The rug, and specifically Van der Mijll Dekker’s Relief Rug, therefore, presents a complex case for a gendered history of design.

The rug, and specifically Van der Mijll Dekker’s Relief Rug, therefore, presents a complex case for a gendered history of design. It was an infuriating glass ceiling for a woman who aspired to be an architect but was redirected to interior design and then to weaving. But it was also her means of transport to inclusion in museum collections, medals at World Fairs, and top jobs at industrial weaving mills and, since her death in 2004, a street being named in her honour (in the village of Nunspeet where she ran a renowned hand-weaving mill for several decades). The launch of the Bauhaus coincided with the beginning of the Weimar Republic, in which women gained new rights, including being allowed to vote for the first time and to attend university. Many applied to the Bauhaus, encouraged by its founding manifesto written by Walter Gropius which conjured a “new structure of the future, which will one day rise toward heaven” to be built collaboratively by expert artists and craftspeople.

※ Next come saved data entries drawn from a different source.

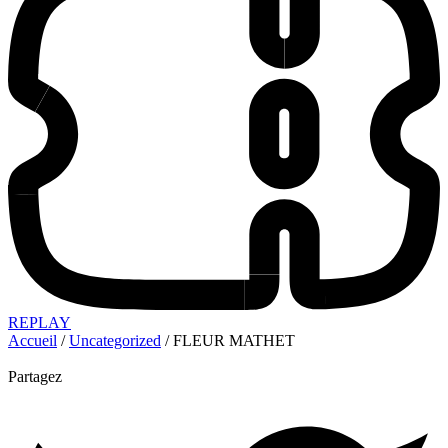
REPLAY
Accueil
/
Uncategorized
/ FLEUR MATHET
Partagez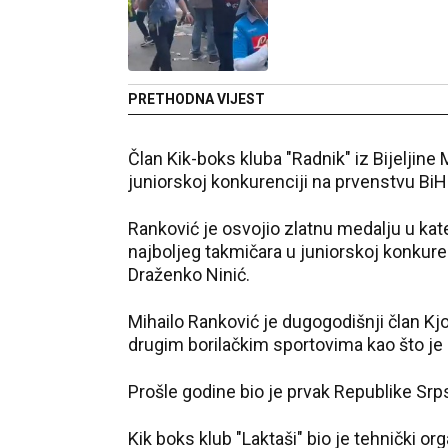
PRETHODNA VIJEST
Član Kik-boks kluba "Radnik" iz Bijeljine
juniorskoj konkurenciji na prvenstvu BiH
Ranković je osvojio zlatnu medalju u kateg
najboljeg takmičara u juniorskoj konkure
Draženko Ninić.
Mihailo Ranković je dugogodišnji član Kjoku
drugim borilačkim sportovima kao što je k
Prošle godine bio je prvak Republike Sr
Kik boks klub "Laktaši" bio je tehnički or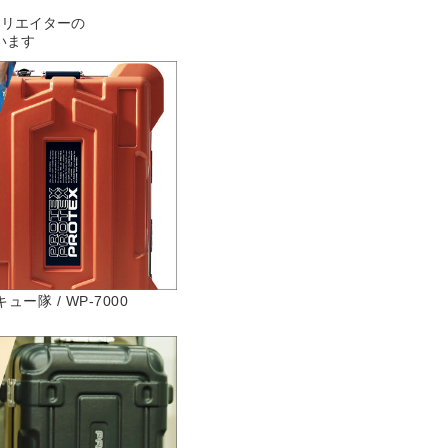
クリエイターの
います
隊 / WP-7000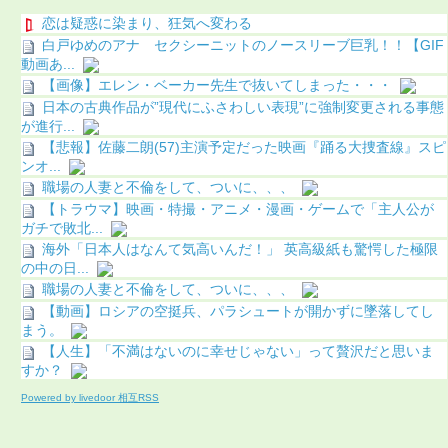
恋は疑惑に染まり、狂気へ変わる
白戸ゆめのアナ セクシーニットのノースリーブ巨乳！！【GIF
動画あ...
【画像】エレン・ベーカー先生で抜いてしまった・・・
日本の古典作品が”現代にふさわしい表現”に強制変更される事態
が進行...
【悲報】佐藤二朗(57)主演予定だった映画『踊る大捜査線』スピ
ンオ...
職場の人妻と不倫をして、ついに、、、
【トラウマ】映画・特撮・アニメ・漫画・ゲームで「主人公が
ガチで敗北...
海外「日本人はなんて気高いんだ！」 英高級紙も驚愕した極限
の中の日...
職場の人妻と不倫をして、ついに、、、
【動画】ロシアの空挺兵、パラシュートが開かずに墜落してし
まう。
【人生】「不満はないのに幸せじゃない」って贅沢だと思いま
すか？
Powered by livedoor 相互RSS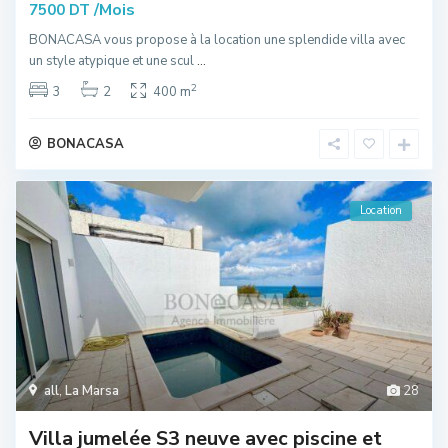
/Mois
7500 DT
BONACASA vous propose à la location une splendide villa avec
un style atypique et une scul
...
2
3
2
400 m
BONACASA
Location
all
,
La Marsa
28
Villa jumelée S3 neuve avec piscine et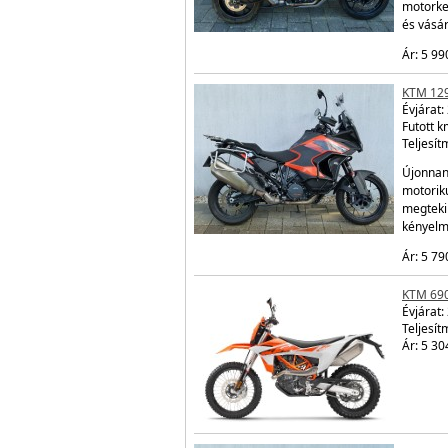
motorke
és vásá
Ár: 5 99
KTM 12
Évjárat:
Futott 
Teljesít
Újonnan
motorik
megtekin
kényelm
Ár: 5 79
KTM 69
Évjárat:
Teljesít
Ár: 5 30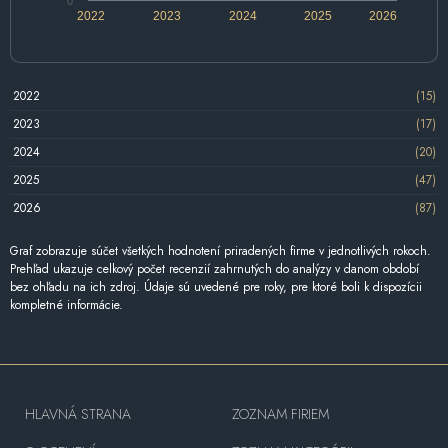
0
2022
2023
2024
2025
2026
2022
(15)
2023
(17)
2024
(20)
2025
(47)
2026
(87)
Graf zobrazuje súčet všetkých hodnotení priradených firme v jednotlivých rokoch.
Prehľad ukazuje celkový počet recenzií zahrnutých do analýzy v danom období
bez ohľadu na ich zdroj. Údaje sú uvedené pre roky, pre ktoré boli k dispozícii
kompletné informácie.
HLAVNÁ STRANA
ZOZNAM FIRIEM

More specifically, the prospectus said it would welcome “any person of good repute, without regard to age or sex.” But when women threatened to outnumber the men and, thereby, dilute the status of, and feed local controversy around, the school, Gropius introduced a new policy that in effect segregated them into a women-only track. In a 1926 letter to a female candidate, he wrote: “In our experience it is not advisable for women to work in the heavy industrial workshops, such as carpentry etc. It is precisely for this reason that the Bauhaus has been evolving a regular women’s department which concentrates on textile production. […]It is our policy to discourage women from studying architecture.” The full array of Bauhaus workshops was not available to women, therefore; instead they would usually proceed directly from their version of the Vorkurs, the women’s course, to the weaving workshop and soon that passage became inevitable and the terms “weaving” and “women” synonymous.

At the Bauhaus, the terms “weaving” and “women” became synonymous.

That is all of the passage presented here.